Both the line containing "Learn More (58, 932)" and the line containing "Haunted - now what? (123, 760)" belong to the span. Output exactly that span from the listing below, and nothing outside it.

━━━━━━━━━━━━━━━━━━━━━━━━━━━━━━

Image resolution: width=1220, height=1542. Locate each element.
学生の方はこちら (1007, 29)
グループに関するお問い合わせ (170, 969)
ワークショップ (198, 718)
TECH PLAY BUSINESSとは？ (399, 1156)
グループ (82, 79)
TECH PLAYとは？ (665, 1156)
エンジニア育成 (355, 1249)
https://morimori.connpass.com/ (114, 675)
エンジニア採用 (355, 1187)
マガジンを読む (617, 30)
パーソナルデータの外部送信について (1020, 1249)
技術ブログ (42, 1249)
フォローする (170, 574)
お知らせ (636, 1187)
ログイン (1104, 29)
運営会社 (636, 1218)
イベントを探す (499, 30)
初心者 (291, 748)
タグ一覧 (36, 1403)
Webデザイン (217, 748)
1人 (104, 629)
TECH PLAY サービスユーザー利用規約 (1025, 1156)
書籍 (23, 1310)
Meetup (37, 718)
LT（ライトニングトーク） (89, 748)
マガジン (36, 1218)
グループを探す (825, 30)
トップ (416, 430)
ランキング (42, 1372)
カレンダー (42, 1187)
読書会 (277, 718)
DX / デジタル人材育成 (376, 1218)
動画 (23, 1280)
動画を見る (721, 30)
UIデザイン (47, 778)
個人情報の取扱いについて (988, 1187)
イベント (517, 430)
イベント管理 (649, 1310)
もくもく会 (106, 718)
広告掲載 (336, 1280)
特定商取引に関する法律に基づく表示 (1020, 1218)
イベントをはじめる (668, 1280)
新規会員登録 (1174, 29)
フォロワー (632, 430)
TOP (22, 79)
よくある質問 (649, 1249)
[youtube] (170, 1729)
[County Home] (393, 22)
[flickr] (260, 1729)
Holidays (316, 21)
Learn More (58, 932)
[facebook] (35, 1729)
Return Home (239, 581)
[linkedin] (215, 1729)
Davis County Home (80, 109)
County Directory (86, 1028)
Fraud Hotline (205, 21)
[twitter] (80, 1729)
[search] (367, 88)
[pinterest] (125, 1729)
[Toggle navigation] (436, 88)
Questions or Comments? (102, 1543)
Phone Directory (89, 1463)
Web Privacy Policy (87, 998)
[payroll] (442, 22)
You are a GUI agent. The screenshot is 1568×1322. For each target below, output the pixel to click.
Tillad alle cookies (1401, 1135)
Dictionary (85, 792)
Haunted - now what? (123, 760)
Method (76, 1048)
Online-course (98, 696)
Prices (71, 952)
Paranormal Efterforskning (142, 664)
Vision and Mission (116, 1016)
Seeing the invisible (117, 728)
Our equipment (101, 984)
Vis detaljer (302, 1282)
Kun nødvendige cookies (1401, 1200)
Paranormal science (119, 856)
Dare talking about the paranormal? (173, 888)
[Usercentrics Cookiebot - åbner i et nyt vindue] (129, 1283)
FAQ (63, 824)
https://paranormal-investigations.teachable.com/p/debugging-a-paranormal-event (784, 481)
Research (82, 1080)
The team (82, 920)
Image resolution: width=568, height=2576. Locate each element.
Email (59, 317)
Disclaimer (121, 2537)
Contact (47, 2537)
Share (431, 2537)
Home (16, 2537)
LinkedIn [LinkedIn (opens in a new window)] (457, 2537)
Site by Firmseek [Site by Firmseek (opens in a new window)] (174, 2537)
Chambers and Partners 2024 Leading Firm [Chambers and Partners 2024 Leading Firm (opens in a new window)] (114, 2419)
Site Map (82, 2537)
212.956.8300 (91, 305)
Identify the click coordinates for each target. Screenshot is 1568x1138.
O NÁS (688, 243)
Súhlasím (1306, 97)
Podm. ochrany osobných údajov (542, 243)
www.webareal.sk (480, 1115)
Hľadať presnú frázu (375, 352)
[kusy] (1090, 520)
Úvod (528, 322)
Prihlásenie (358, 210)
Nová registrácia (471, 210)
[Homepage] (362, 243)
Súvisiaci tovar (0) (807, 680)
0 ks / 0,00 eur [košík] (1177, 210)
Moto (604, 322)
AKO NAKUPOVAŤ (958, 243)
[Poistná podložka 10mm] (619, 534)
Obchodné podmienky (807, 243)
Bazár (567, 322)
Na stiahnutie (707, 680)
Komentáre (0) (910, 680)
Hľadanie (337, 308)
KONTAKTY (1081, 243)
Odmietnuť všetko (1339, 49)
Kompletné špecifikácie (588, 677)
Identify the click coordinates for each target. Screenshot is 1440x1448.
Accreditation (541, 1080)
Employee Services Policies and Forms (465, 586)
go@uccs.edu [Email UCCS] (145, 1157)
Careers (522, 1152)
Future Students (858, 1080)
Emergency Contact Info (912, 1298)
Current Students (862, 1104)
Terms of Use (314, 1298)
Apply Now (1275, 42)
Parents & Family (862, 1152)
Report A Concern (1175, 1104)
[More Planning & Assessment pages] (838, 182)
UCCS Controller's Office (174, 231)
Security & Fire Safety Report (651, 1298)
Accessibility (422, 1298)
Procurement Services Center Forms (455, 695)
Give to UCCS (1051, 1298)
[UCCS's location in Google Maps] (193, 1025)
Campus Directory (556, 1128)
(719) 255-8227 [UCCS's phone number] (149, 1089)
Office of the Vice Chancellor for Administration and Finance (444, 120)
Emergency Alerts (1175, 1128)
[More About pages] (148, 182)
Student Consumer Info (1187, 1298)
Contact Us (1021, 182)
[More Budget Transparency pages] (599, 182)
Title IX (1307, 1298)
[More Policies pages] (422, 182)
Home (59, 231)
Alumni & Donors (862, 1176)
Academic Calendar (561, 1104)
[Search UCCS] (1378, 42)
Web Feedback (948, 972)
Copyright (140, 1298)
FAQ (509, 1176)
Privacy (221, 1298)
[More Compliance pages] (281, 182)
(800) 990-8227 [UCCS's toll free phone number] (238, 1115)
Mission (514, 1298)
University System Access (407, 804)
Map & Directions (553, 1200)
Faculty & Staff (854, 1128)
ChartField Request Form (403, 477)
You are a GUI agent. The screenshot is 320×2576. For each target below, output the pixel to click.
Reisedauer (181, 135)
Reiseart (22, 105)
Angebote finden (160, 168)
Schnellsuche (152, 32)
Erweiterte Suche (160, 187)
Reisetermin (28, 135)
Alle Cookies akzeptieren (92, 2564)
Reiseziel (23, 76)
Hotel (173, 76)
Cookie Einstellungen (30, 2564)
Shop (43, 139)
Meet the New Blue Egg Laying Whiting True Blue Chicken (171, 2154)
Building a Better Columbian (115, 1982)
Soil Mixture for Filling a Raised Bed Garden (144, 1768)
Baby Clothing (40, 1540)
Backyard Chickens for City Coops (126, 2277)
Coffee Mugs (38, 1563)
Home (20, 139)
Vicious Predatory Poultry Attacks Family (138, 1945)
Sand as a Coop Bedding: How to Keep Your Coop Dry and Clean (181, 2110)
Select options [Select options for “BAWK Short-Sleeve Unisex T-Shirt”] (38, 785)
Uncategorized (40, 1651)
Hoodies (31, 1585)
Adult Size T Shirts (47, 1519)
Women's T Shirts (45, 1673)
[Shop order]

━━━━━━━━━━━━━━━━━━━━━━━━━━━━━━

Answer to the exercise ▸
Learn More (58, 932)
[facebook] (35, 1729)
Return Home (239, 581)
[linkedin] (215, 1729)
Davis County Home (80, 109)
County Directory (86, 1028)
Fraud Hotline (205, 21)
[twitter] (80, 1729)
[search] (367, 88)
[pinterest] (125, 1729)
[Toggle navigation] (436, 88)
Questions or Comments? (102, 1543)
Phone Directory (89, 1463)
Web Privacy Policy (87, 998)
[payroll] (442, 22)
You are a GUI agent. The screenshot is 1568×1322. For each target below, output the pixel to click.
Tillad alle cookies (1401, 1135)
Dictionary (85, 792)
Haunted - now what? (123, 760)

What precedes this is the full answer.